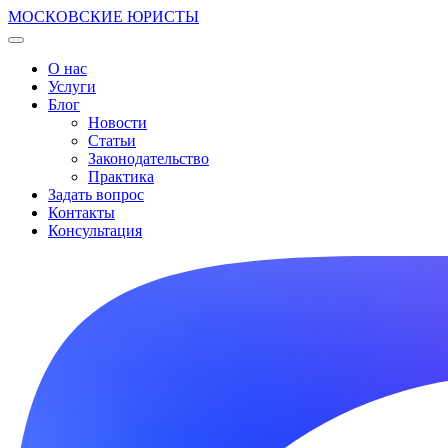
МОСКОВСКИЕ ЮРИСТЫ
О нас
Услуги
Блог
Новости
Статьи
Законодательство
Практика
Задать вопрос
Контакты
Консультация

* * *

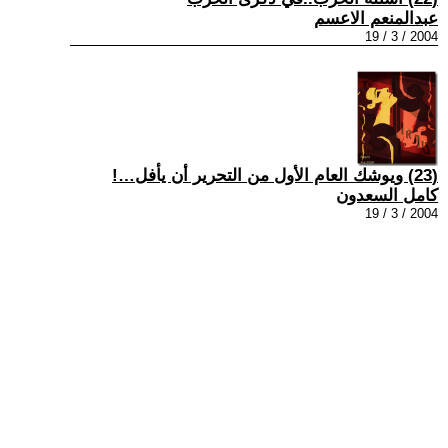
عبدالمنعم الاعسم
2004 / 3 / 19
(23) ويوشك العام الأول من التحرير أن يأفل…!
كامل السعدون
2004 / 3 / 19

| Assignment |
Your task is to transcribe, with no changes, only the lines of the listing above that lie between the line holding "МОСКОВСКИЕ ЮРИСТЫ" and the line holding "Консультация", inclusive.

| Solved exercise |
МОСКОВСКИЕ ЮРИСТЫ
О нас
Услуги
Блог
Новости
Статьи
Законодательство
Практика
Задать вопрос
Контакты
Консультация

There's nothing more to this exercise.